▶ _THE TASK_
Some lines in the entries contain the word "ideia". Copy all of them.

▶ _DATASET RECORDS_
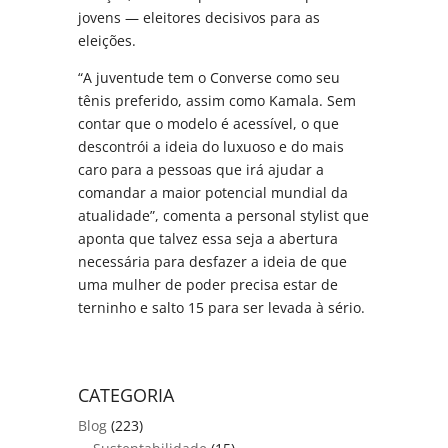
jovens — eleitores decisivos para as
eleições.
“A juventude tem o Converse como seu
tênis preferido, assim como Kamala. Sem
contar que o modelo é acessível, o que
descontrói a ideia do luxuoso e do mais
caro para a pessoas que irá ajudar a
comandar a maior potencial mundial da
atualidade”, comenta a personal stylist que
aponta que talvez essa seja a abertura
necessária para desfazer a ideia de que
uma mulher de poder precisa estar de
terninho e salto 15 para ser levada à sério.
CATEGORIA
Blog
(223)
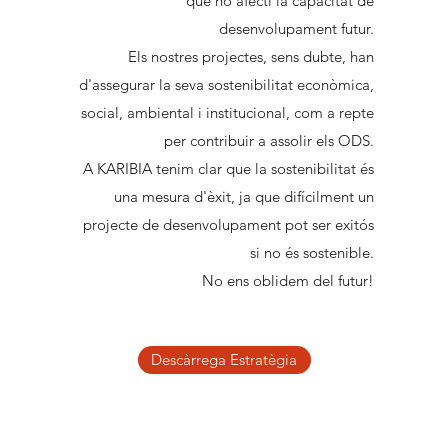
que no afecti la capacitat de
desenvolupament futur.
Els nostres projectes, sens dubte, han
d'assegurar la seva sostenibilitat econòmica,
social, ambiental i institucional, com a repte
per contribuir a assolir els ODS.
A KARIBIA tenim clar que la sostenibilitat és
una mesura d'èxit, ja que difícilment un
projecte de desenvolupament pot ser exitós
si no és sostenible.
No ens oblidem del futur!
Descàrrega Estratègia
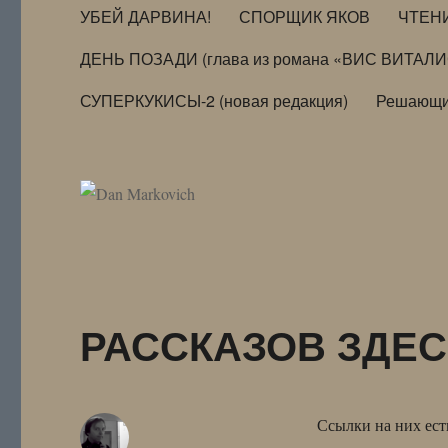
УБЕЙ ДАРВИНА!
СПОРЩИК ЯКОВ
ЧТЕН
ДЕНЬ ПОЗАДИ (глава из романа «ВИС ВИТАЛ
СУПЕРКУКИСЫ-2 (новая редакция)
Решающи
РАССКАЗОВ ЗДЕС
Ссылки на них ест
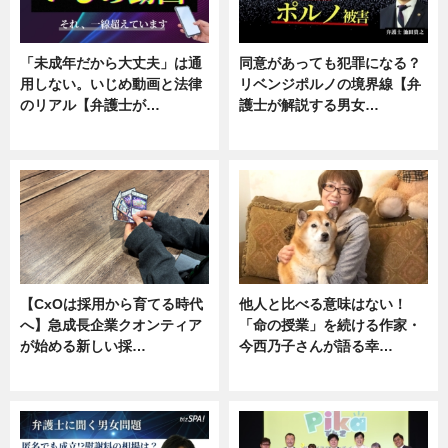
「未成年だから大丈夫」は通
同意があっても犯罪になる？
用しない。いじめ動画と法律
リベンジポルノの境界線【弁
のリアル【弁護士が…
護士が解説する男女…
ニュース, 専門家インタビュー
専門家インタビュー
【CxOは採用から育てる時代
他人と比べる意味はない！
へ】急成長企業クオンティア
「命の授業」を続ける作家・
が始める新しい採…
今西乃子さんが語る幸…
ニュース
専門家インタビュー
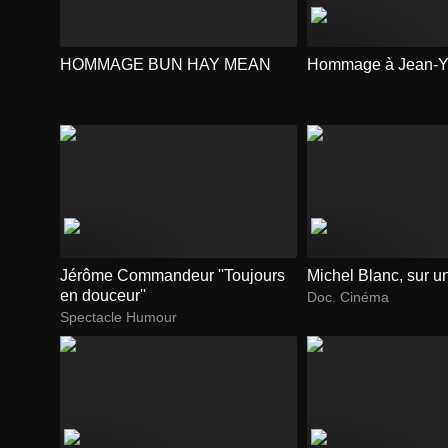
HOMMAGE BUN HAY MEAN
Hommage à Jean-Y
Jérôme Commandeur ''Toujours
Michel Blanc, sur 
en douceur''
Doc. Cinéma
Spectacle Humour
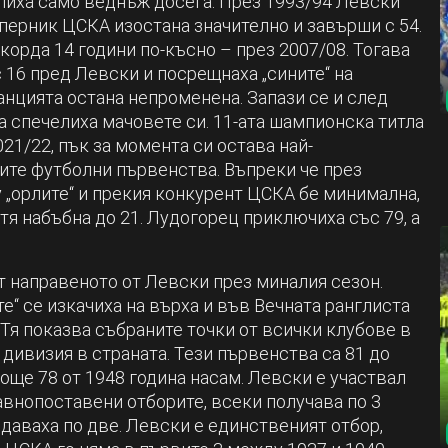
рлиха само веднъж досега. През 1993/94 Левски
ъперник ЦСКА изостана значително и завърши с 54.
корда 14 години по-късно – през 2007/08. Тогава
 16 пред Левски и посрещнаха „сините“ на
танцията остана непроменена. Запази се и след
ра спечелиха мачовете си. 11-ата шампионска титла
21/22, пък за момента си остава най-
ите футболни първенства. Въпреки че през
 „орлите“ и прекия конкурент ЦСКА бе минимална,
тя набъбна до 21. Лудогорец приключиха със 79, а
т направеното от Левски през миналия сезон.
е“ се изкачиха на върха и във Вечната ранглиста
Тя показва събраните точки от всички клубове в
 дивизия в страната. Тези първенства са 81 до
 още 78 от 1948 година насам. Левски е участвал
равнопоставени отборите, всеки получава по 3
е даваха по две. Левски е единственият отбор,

▶ _OUTPUT FOR THIS TASK_
descontrói a ideia do luxuoso e do mais
necessária para desfazer a ideia de que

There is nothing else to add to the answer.